Indeed, she praises researchers such as Dr Cordelia Fine for pointing out many of the ludicrous claims about testosterone, including claims that men are intrinsically primed for leadership or career success because of a little extra androgen.
But Hooven is equally sceptical of claims that try to brush away statistics as pure gender socialisation. Men commit the bulk of violent crimes, are more likely to desire multiple sex partners and are more likely to respond aggressively during conflict. This surely can’t be purely due to cultural influence?
Instead, Hooven looks to our evolutionary history:
We have compelling evidence that human sexual dimorphism is largely the result of sexual selection: an evolutionary process that favors traits the improve the ability to acquire mates, either in quantity or quality. Men’s and women’s reproductive interests are similar but not identical…. For men, high social status is more reproductively advantageous than it is for women. Direct forms of competition, including physical aggression, help men to reach higher on the totem pole. Men also have a greater sex drive and preference for sexual novelty.

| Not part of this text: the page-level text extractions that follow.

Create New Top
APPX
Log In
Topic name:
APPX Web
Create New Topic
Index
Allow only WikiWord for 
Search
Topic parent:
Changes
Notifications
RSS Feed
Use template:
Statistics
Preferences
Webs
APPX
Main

Now if this all sounds rather stereotypical, a slight watering down of the language may ease some concerns. On my interpretation, Hooven is speaking primarily about drives here, not complex human behaviours. As I’ve noted before, something like interpersonal violence is a highly complex behaviour - not reducible to the experience of ‘aggression’ per se.

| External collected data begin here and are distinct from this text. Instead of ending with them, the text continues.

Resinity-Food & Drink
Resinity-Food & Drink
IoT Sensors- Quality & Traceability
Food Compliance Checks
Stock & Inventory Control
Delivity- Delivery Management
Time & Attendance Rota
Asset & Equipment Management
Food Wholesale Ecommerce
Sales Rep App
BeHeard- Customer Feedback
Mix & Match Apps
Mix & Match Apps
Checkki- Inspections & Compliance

When it comes to men and violence, you can think of aggression as the “match” but socialisation as the “fuel” which directs the behaviour. The vast majority of modern men are not violent, because civilised societies are quite good at socialising men to back away from and resist conflict. As Hooven writes:
Among healthy humans, with rare exceptions, there is not one gene or even on hormone that unilaterally causes anyone to act in any particular way or that sets anyone up for a specific kind of future.
The same of course is true for the sex drive - homosexuality, masturbation and shoe fetishes don’t have an evolutionary advantage, but they are different ways to sublimate the underlying sex drive.
So why is Hooven so confident testosterone is the reason for this difference?
Well there are a number of “human experiments” which show the influence of testosterone on real-life behaviour.
Hooven draws on everything from the eunuchs of Ancient China to the castrati of 16th century Italy to transgender people today as perfect case studies on the role of testosterone. For transmen, testosterone increasing sex drive and aggression is a frequent joke . But high sexual interest and aggression were the very things lost or never formed by eunuchs and castrati.
Then there are conditions such as androgen insensitive syndrome (where XY males, do not respond to testosterone) and congenital adrenal hyperplasia (where XX females express higher than normal levels of testosterone). Observations from both conditions point to testosterone as a masculinisation force.
Ultimately, Hooven makes a solid case for acknowledging the role of testosterone in shaping sex differences in behaviour. However, she is fairly light on the consequences of this finding and how society should respond. For example in one off-hand remark about her son she notes:
Characteristically masculine feelings are not toxic; he is not toxic for having them. What matters are actions, and he has control over those. We’ll try to guide him in learning to make the best, most respectful and compassionate choices.
This is a refreshingly out of fashion take on “toxic masculinity” but is rather vague on the appropriate level of socialisation required.
Yes, we shouldn’t make boys feel guilty for their hormones - but we should be teaching them to sublimate and channel those feelings into behaviours that aren’t harmful to others (particularly women).
How do we do that? This is something Hooven leaves completely unanswered, and ultimately her book falls a little flat as a result.
Males and females are different, sure. But how should we respond to those differences in ways that allow free expression of our drives, whilst deterring our more destructive masculine impulses?
The book fails to answer the most important question.